Following an incident in which a landlord was filmed violently kicking down the door of an apartment in Gżira after a disagreement with tenants earlier this month, the often strained relations between owners and tenants have come under the spotlight.
Facebook groups like Expats Malta and Malta Tenant Support have been inundated with posts from individuals who have found themselves in similar situations, some of which have previously hit the headlines.
The Malta Tenant Support group in particular has become a point of reference for aggrieved individuals locked in disputes with their landlords, with the main organiser also explaining how the justice system is skewed against tenants who seek redress over maltreatment from their landlords.
In a public post on the same Facebook group, the main organiser, Johanna Axisa MacRae, explained that the police force does not have the power to investigate forced evictions without a complaint filed directly by the affected individuals. Axisa MacRae also said the problem stretches back years, citing cases from at least four years ago.
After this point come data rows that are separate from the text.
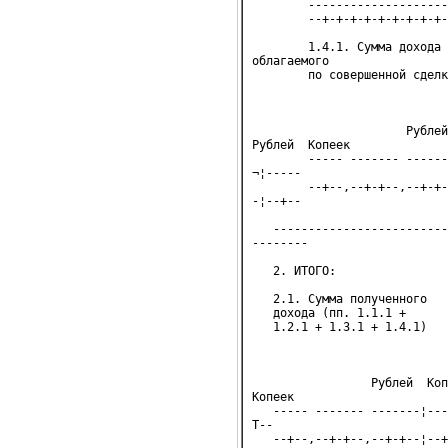
        --------------------
        --+-+-+-+-+-+-+-+-+-
        1.4.1. Сумма дохода 
облагаемого

        по совершенной сделк
                            
                            
                      Рублей
Рублей  Копеек

        ----- ------- ------
¬¦-----

        --+--,--+-+--,--+-+-
-¦--+--

   -------------------------
--------

   2. ИТОГО:
   2.1. Сумма полученного   
   дохода (пп. 1.1.1 +      
   1.2.1 + 1.3.1 + 1.4.1)   
                            
                 Рублей  Коп
Копеек

   ----- ------- -------¦---
T--

   --+--,--+-+--,--+-+--¦--+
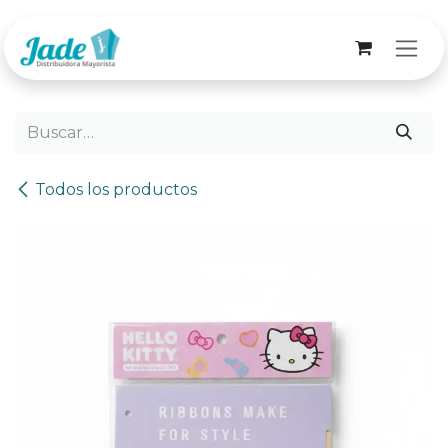
Ir al contenido
Todos los productos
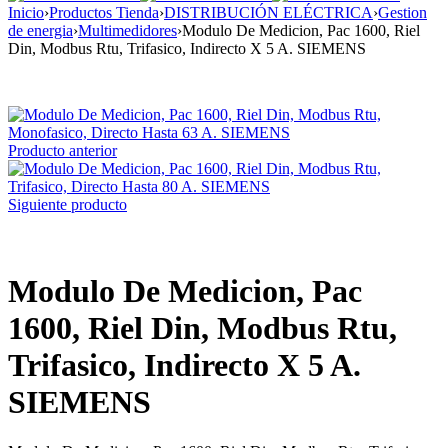
Inicio
›
Productos Tienda
›
DISTRIBUCIÓN ELÉCTRICA
›
Gestion
de energia
›
Multimedidores
›
Modulo De Medicion, Pac 1600, Riel
Din, Modbus Rtu, Trifasico, Indirecto X 5 A. SIEMENS
Producto anterior
Siguiente producto
Modulo De Medicion, Pac
1600, Riel Din, Modbus Rtu,
Trifasico, Indirecto X 5 A.
SIEMENS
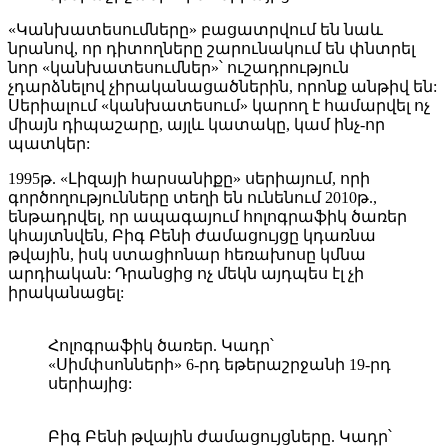
«Կանխատեսումները» բացատրվում են նաև
նրանով, որ դիտողները շարունակում են փնտրել
նոր «կանխատեսումներ»՝ ուշադրություն
չդարձնելով չիրականացածներին, որոնք անթիվ են:
Սերիալում «կանխատեսում» կարող է համարվել ոչ
միայն դիպաշարը, այլև կատակը, կամ ինչ-որ
պատկեր:
1995թ. «Լիզայի հարսանիքը» սերիայում, որի
գործողությունները տեղի են ունենում 2010թ.,
ենթադրվել, որ ապագայում հոլոգրաֆիկ ծառեր
կհայտնվեն, Բիգ Բենի ժամացույցը կդառնա
թվային, իսկ ստացիոնար հեռախոսը կմնա
արդիական: Դրանցից ոչ մեկն այդպես էլ չի
իրականացել:
Հոլոգրաֆիկ ծառեր. Կադր՝
«Սիմփսոնների» 6-րդ եթերաշրջանի 19-րդ
սերիայից:
Բիգ Բենի թվային ժամացույցները. Կադր՝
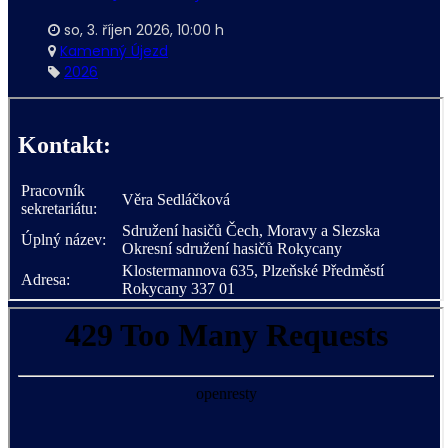
so, 3. říjen 2026
,
10:00 h
Kamenný Újezd
2026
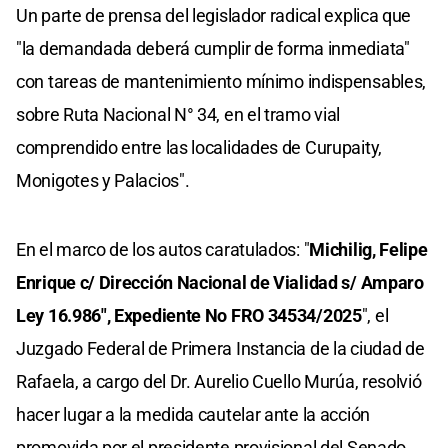
Un parte de prensa del legislador radical explica que
"la demandada deberá cumplir de forma inmediata"
con tareas de mantenimiento mínimo indispensables,
sobre Ruta Nacional N° 34, en el tramo vial
comprendido entre las localidades de Curupaity,
Monigotes y Palacios".
En el marco de los autos caratulados: "
Michilig, Felipe
Enrique c/ Dirección Nacional de Vialidad s/ Amparo
Ley 16.986", Expediente No FRO 34534/2025
", el
Juzgado Federal de Primera Instancia de la ciudad de
Rafaela, a cargo del Dr. Aurelio Cuello Murúa, resolvió
hacer lugar a la medida cautelar ante la acción
promovida por el presidente provisional del Senado.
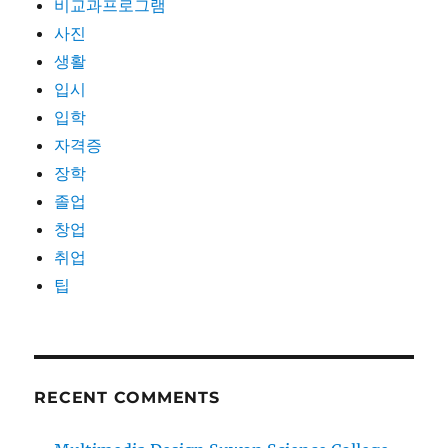
비교과프로그램
사진
생활
입시
입학
자격증
장학
졸업
창업
취업
팁
RECENT COMMENTS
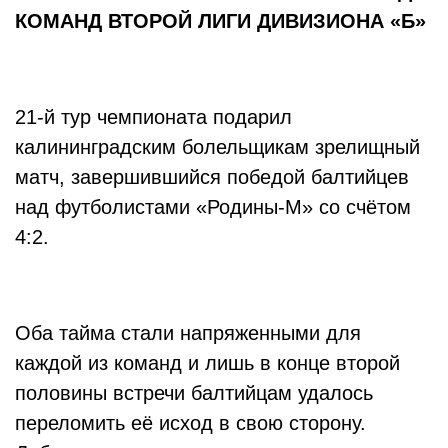
КОМАНД ВТОРОЙ ЛИГИ ДИВИЗИОНА «Б»
21-й тур чемпионата подарил
калининградским болельщикам зрелищный
матч, завершившийся победой балтийцев
над футболистами «Родины-М» со счётом
4:2.
Оба тайма стали напряженными для
каждой из команд и лишь в конце второй
половины встречи балтийцам удалось
переломить её исход в свою сторону.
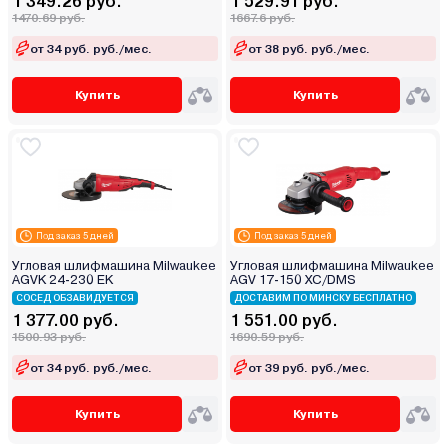
1 349.26 руб.
1 529.91 руб.
1470.69 руб.
1667.6 руб.
от 34 руб. руб./мес.
от 38 руб. руб./мес.
Купить
Купить
Под заказ 5 дней
Под заказ 5 дней
Угловая шлифмашина Milwaukee
Угловая шлифмашина Milwaukee
AGVK 24-230 EK
AGV 17-150 XC/DMS
СОСЕД ОБЗАВИДУЕТСЯ
ДОСТАВИМ ПО МИНСКУ БЕСПЛАТНО
1 377.00 руб.
1 551.00 руб.
1500.93 руб.
1690.59 руб.
от 34 руб. руб./мес.
от 39 руб. руб./мес.
Купить
Купить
According to Article 85 of the Criminal Code, which specifically refers to ‘the unlawful assumption by private persons of powers belonging to public authority,’ landlords found to have carried out actions amounting to forced evictions are potentially liable for a fine of €1,500 – €4,000 as well as imprisonment for one – three months.
However, forced evictions are not considered an ‘ex officio’ offence – in other words, the police force does not have the right to investigate such cases unless a complaint is filed directly by the affected individual.
“When a landlord is in breach of Article 85 of the Criminal Code, the police can choose not to take any action, in which case the tenant would have to instruct a lawyer to make a kwerela (complaint) at the police station where the report was originally made. The police can apparently still refuse to take action in which case the tenant can challenge the Police Commissioner directly,” Axisa MacRae wrote.
In other words, even if the eviction is forced and manifestly illegal, the police force can still decline to intervene, meaning that in such a case the tenants would be forced to enter into a long, complicated legal process that would likely take years to even begin addressing the root of the dispute.
“This is the Maltese state refusing to protect residents and citizens of Malta when they are subjected to humiliating and traumatic criminal acts of aggression by persons in positions of power over them,” Axisa MacRae said in her post.
When reached for comment, the head of the tenants’ association spoke of the recurring nature of the issue, highlighting multiple cases in which tenants spoke of cruel and degrading treatment from landlords seeking to extract as much profit as possible with little regard for people’s basic needs.
Besides the shocking incident in Gżira in which a landlord kicked down the door of an apartment which was occupied by tenants who refused to pay for a washing machine technician, highlighted earlier this month by Lovin Malta, the same portal also previously published several other similar stories.
In February, another article highlighted an even graver situation in which the landlord, who was also the employer of the tenants living in his apartment in Mosta, was filmed physically assaulting the tenants following one resident’s decision to quit his job and leave the apartment.
Several members of the Malta Tenant Support Facebook group regularly air their grievances online in the hope of finding a way to resolve disputes with belligerent landlords.
In the past few months, multiple users have detailed incidents in which their landlords either threatened to cut off their water and electricity supply, or did so in an attempt to force them out of the property.